Lindsey Boylan, the first woman to accuse Gov. Cuomo of sexual harassment, plans to sue him and his advisors for retaliating against her, report says
- In December, Lindsey Boylan accused Gov. Cuomo of kissing her without her consent in 2018.
- A new report from the NY AG has found that Cuomo's team worked to discredit her at the time.
- Boylan's lawyer told The New York Times they are suing Cuomo and his advisors over those efforts.
Lindsey Boylan, the first woman to publicly accuse New York Gov. Andrew Cuomo of sexual harassment, plans to sue him and his team for trying to smear her name, her lawyer has told The New York Times.
In December, Boylan, who worked as an aide to Cuomo between 2015 and 2018, accused the governor of kissing her without her consent. Cuomo denies the allegation.

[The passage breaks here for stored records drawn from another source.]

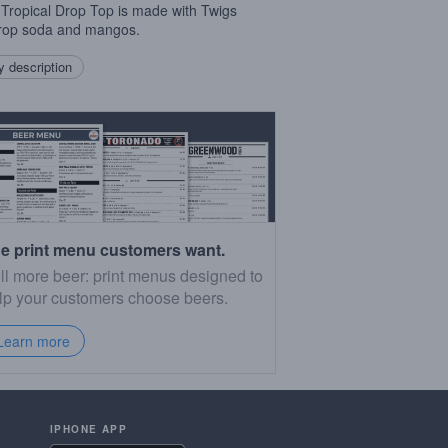
 Tropical Drop Top is made with Twigs
rop soda and mangos.
 description
e print menu customers want.
ll more beer: print menus designed to
lp your customers choose beers.
Learn more
IPHONE APP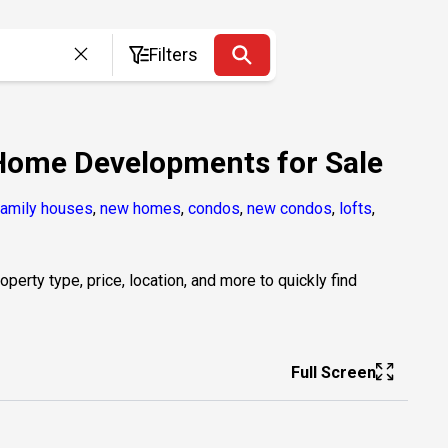
Filters
 Home Developments for Sale
family houses
,
new homes
,
condos
,
new condos
,
lofts
,
erty type, price, location, and more to quickly find
Full Screen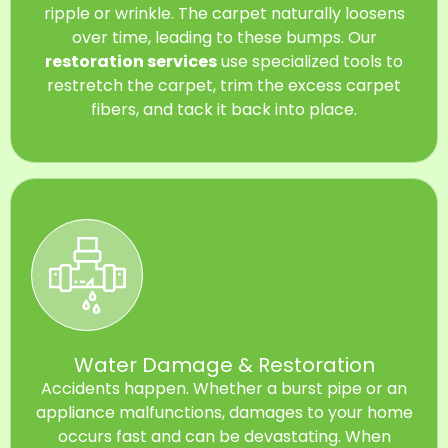
ripple or wrinkle. The carpet naturally loosens
over time, leading to these bumps. Our
restoration services
use specialized tools to
restretch the carpet, trim the excess carpet
fibers, and tack it back into place.
Water Damage & Restoration
Accidents happen. Whether a burst pipe or an
appliance malfunctions, damages to your home
occurs fast and can be devastating. When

On Wednesday, Boylan's lawyer said they would be suing Cuomo and his close advisors following the release on Tuesday of a report from the New York Attorney General which found that Cuomo's office worked to discredit Boylan after she went public.
"Because Lindsey was first, the governor needed to send a message," Boylan's lawyer, Jill Basinger, told The Times. "He needed to send a message to every other survivor out there that this is what happens when you go against the machine of the governor's office."
Cuomo's office did not immediately respond to Insider's request for comment.
According to the Attorney General's report, Cuomo's staff "engaged in a series of responsive actions that were intended to discredit and disparage Ms. Boylan."
In one case, Melissa DeRosa, Cuomo's top aide, asked Alphonso David, a lawyer who used to work for the governor, to provide her with Boylan's "full file," the report said.
David then passed the file to top Cuomo aide Rich Azzopardi, who then shared the file with journalists, the report said. "The complainants' fears of retaliation were justified," the Attorney General's office said.
The Attorney General's report found that Cuomo had sexually harassed at least 11 women. Cuomo has since hit back at the report, saying: "The facts are much different than what has been portrayed. One of Cuomo's lawyers also called the report "inaccurate" and "utterly biased," The Times reported.
According to the report, Boylan told investigators: "I've been sexually harassed throughout my career, but not in a way where the whole environment was set up to feed the predator and this and every interaction I had with the Governor and the culture felt like it was all to feed the predator."
"I had worked my whole life to get to a point where I would be taken seriously and I wasn't being taken seriously and I worked so hard to be some little doll for the Governor of New York and that was deeply humiliating."
Shortly after Boylan accused Cuomo of sexual assault, another former staffer, Charlotte Bennett, accused Cuomo of making sexual advances on her.
"I understood that the governor wanted to sleep with me, and felt horribly uncomfortable and scared," Bennett told The Times. "And was wondering how I was going to get out of it and assumed it was the end of my job."